Anonymous Monk has asked for the wisdom of the Perl Monks concerning the following question:

Hello monks!
I have two files, in the following formats:
FILE1 peter 1234 nick 1111 john 4567 mike 3333 george 2222 antony 5632 migel 1209 FILE2 john 7559 mike 3333 george 2222 peter 5643 nick 1111 julia 3456
What I want to do is:
Read through FILE1 and store name and number in a hash, call it %hash1 [I have done it]
Foreach $key of %hash1, I must check if it exists in FILE2. If it exists, I must then check if the number in FILE1 [$hash1{$key}] is the same with the number in FILE2 {$hash2{$key}}. If it is the same, I print $key."\t".'OK'."$hash1{$key}";
and if the numbers don't match, I will print $key."\tWRONG".$hash1{$key}.
Also, if a $key of $hash1 does not exist in FILE2, I must print it.
To be more clear, I must have:
peter WRONG 1234 nick OK 1111 john WRONG 4567 mike OK 3333 george OK 2222 antony WRONG 5632 migel WRONG 1209
I have written:
open ONE, $FILE1; while (<ONE>) { chomp; if ($_=~/^(.*)\t(.*)/) { $hash1{$1} =$2; } } foreach $key(keys %hash1) { open TWO, $FILE2; while (<TWO>) { chomp; if ($_=~/^$key\t(.*)/) { if ($1 eq $hash1{$key}) { print $key."\t".'OK'."$hash1{$key}"."\n"; } else { print $key."\t".'WRONG'."\t".$hash1{$key}."\n"; } } } }
What I cannot do is print all names of FILE1 that ARE NOT in FILE2.
Any hints?

Code tags added by GrandFather

Replies are listed 'Best First'.
Re: iterating through a hash?
by shmem (Chancellor) on Sep 17, 2006 at 10:08 UTC

    Why do you open file2 for every key in %hash1, go through that file from start to end to only look at the key at one line?

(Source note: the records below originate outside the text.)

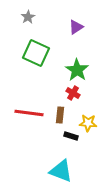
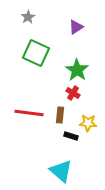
cyan triangle: rotated 20 degrees clockwise
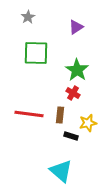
green square: rotated 24 degrees counterclockwise
red line: moved 1 px down
yellow star: rotated 18 degrees counterclockwise
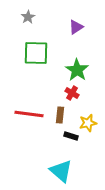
red cross: moved 1 px left
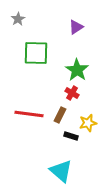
gray star: moved 10 px left, 2 px down
brown rectangle: rotated 21 degrees clockwise
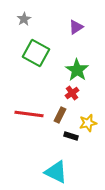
gray star: moved 6 px right
green square: rotated 28 degrees clockwise
red cross: rotated 24 degrees clockwise
cyan triangle: moved 5 px left, 1 px down; rotated 15 degrees counterclockwise
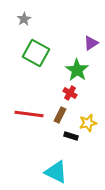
purple triangle: moved 15 px right, 16 px down
red cross: moved 2 px left; rotated 24 degrees counterclockwise
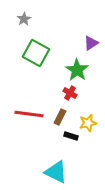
brown rectangle: moved 2 px down
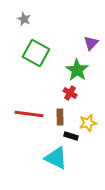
gray star: rotated 16 degrees counterclockwise
purple triangle: rotated 14 degrees counterclockwise
brown rectangle: rotated 28 degrees counterclockwise
cyan triangle: moved 14 px up
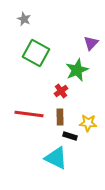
green star: rotated 15 degrees clockwise
red cross: moved 9 px left, 2 px up; rotated 24 degrees clockwise
yellow star: rotated 18 degrees clockwise
black rectangle: moved 1 px left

    It suffices to open file2 once, read in key/value pairs (as you did with file1); whilst doing so you can find out whether the current key exists in file1:

    open TWO, '<', $FILE2; # better be explicit ;-) while (<TWO>) { chomp; # correct indent level is here. my ($key,$value) = split /\s+/,$_; print "$key NOT IN FILE 1\n" unless $hash1{$key}; $hash2{$key} = $value; }
    Now you have %hash1 and %hash2 populated; you can iterate over the key lists and see if they exist in each other, and if so, whether their values are identical:
    foreach my $key (keys %hash1) { if(exists($hash2{$key}) { if($hash1{$key} == $hash2{$key}) # '==' if numeric, 'eq' if + string { ... } else { ... } } else # this is the case you missed - $key not in file2 { ... } }

    --shmem

    _($_=" "x(1<<5)."?\n".q·/)Oo.  G°\        /
                                  /\_¯/(q    /
    ----------------------------  \__(m.====·.(_("always off the crowd"))."·
    ");sub _{s./.($e="'Itrs `mnsgdq Gdbj O`qkdq")=~y/"-y/#-z/;$e.e && print}
      The solution could even use just 1 hash if the whitespace separating the name and number is the same (same number of tabs or spaces).
      #!/usr/bin/perl use strict; use warnings; open FH2, "o44.txt" or die $!; my %file2 = map{ $_ => 1} <FH2>; close FH2 or die $!; open FH1, "o33.txt" or die $!; while (<FH1>) { s/\s+/$file2{ $_ } ? " OK " : " WRONG "/e; print; } close FH1 or die $!;
      Cristoforo is right about needing only one hash to do this, but it doesn't need to depend on having identical whitespace in the two files:
      use strict; my %hash; open( F, "<", "file1" ) or die "file1: $!"; while (<F>) { my ( $name, $val ) = split; $hash{$name} = $val; } open( F, "<", "file2" ) or die "file2: $!"; while (<F>) { my ( $name, $val ) = split; if ( exists( $hash{$name} ) { my $status = ( $hash{$name} eq $val ) ? 'OK':'WRONG'; print "$name\t$status\t$hash{$name}\n"; delete $hash{$name}; # don't need this anymore } } # any keys left in hash are cases where a file1 name was not found in +file2 # so print those now: if ( keys %hash ) { print "\nNames not found in file2:\n"; print "$_\t$hash{$_}\n" for ( sort keys %hash ); }
      (updated the code so that the names are always printed with the values from file1, as per the OP spec.)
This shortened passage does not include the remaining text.